With the use of interactive exercises and countless examples, the book takes you through the process of creating a MISOGI tailored specifically to you. You learn all about what a MISOGI is, where it comes from, how to choose your own MISOGI, subsequently perform it, and there is a continual emphasis on the benefits of engaging in this method.
There were many aspects of the book that I enjoyed: from the get-go, I was intrigued by the idea of breaking the pattern of monotony that can oftentimes come with life. The inspirational quotes, that Jody B. Miller included at the beginning of each chapter, set a good tone and the book's dialogue was simple and easy to read. I appreciated the inclusiveness of the book; for example, how it incorporated many different religious beliefs and varying examples of MISOGI’s. I found the “Takeaways” summary section at the end of each chapter, as well as the resources section at the end of the book, to be valuable insertions and the relevance of the book to the current era, in terms of its technological features, made it a far more relatable read. The exercises in the book were fun additions and through them, I felt that I personally learned a lot about myself. I found The MISOGI Method to contain an interesting theory which I intend to explore further.
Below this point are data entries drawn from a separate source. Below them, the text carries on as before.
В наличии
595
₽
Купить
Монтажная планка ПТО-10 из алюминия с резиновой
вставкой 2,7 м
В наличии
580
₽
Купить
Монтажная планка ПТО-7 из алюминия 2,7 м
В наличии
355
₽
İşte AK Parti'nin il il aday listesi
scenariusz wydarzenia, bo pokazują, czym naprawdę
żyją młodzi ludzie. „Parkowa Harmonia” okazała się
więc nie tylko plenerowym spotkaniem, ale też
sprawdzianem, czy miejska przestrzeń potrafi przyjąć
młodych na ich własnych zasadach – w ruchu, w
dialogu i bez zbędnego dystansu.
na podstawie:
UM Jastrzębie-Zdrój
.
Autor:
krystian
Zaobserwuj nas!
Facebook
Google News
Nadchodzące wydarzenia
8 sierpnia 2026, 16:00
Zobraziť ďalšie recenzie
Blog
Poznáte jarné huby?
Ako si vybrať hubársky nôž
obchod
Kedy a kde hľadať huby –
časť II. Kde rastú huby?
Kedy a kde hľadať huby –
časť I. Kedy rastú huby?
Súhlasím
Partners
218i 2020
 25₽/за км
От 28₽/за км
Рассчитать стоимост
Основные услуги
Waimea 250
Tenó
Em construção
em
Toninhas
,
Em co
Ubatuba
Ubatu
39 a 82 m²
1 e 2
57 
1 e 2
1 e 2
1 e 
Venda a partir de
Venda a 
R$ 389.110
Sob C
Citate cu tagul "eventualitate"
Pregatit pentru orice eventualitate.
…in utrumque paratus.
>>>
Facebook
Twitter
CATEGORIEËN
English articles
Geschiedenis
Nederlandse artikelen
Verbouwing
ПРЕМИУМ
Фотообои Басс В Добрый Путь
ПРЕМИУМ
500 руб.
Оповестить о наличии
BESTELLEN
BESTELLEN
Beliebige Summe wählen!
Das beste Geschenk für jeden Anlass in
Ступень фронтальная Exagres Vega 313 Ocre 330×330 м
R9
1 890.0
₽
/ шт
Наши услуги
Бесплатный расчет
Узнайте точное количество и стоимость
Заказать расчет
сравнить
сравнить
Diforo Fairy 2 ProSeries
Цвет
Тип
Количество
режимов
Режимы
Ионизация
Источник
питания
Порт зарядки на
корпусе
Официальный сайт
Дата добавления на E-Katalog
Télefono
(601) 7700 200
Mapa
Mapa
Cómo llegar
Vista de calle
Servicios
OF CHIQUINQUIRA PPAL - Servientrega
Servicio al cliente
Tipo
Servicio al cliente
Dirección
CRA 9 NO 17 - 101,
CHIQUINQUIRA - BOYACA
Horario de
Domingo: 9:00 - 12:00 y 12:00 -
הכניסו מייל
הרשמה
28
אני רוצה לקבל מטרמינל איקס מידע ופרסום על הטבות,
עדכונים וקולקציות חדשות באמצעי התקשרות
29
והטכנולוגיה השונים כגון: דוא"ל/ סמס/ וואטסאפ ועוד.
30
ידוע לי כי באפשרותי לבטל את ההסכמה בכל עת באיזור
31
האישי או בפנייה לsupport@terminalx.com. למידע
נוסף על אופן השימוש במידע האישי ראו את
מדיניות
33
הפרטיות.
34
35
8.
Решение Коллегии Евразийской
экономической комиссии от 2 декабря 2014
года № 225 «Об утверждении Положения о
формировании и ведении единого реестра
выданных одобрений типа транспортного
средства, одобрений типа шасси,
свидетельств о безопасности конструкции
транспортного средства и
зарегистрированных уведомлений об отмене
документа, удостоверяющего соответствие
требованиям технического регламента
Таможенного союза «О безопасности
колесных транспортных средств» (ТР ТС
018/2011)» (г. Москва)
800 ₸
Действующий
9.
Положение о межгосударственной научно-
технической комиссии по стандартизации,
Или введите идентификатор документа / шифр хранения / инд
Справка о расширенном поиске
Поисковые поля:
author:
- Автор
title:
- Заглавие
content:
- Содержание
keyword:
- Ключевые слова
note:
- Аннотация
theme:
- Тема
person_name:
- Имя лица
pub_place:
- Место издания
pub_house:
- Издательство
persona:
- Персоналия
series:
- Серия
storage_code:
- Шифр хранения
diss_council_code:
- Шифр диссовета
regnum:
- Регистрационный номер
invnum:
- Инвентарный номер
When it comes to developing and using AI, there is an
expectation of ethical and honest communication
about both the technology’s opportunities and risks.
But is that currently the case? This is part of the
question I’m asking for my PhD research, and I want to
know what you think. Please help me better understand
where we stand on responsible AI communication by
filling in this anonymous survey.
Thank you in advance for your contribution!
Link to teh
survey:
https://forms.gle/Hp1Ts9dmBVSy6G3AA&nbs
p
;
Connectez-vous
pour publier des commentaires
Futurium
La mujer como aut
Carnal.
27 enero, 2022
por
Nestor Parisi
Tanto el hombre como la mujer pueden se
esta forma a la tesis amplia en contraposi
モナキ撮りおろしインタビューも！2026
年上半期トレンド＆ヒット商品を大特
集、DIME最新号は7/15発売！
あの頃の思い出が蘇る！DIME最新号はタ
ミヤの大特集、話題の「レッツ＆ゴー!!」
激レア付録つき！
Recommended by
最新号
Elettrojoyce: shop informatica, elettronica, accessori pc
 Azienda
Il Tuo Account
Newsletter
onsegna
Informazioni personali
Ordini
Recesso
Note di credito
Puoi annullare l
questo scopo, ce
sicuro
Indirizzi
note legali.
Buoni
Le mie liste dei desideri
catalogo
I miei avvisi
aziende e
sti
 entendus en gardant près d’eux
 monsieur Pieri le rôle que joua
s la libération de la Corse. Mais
Contrary to this, there were also aspects of the book that I was not so enthusiastic about. I did not appreciate the pictures included in the text as I thought them to be messy: the pictures themselves were not informative and seemed childish. The author’s constant self-promotion, in terms of referring to her other book and her TEDx talk, was tacky and caused an irrelevant shift of focus in the book. This irrelevancy also occurred in the form of certain facts being included in the book – for example, telling the readers that your friend and his wife are “the largest collectors of Buddhist and Hindu deity art in the United States” has no revelatory connection to the topic of the book. I also found there to be quite a few grammatical and punctuation errors, suggesting that this book was not professionally edited. Overall, I was disappointed in the delivery of such an intriguing concept.
With all this in mind, I have decided to give this book 2 out of 4 stars. The idea of MISOGI fascinated me when I chose to read it, however, I do not feel that the author gave it the justice it deserved. For anyone, with indifference to errors, looking for a light, easy read with some self-reflection and a desire for change in their life, I’d suggest giving it a go. But, for those who prefer a more to-the-point and challenging read, I think it would be better to watch Jody B. Miller's TEDx talk about The MISOGI Method which she so fondly promotes.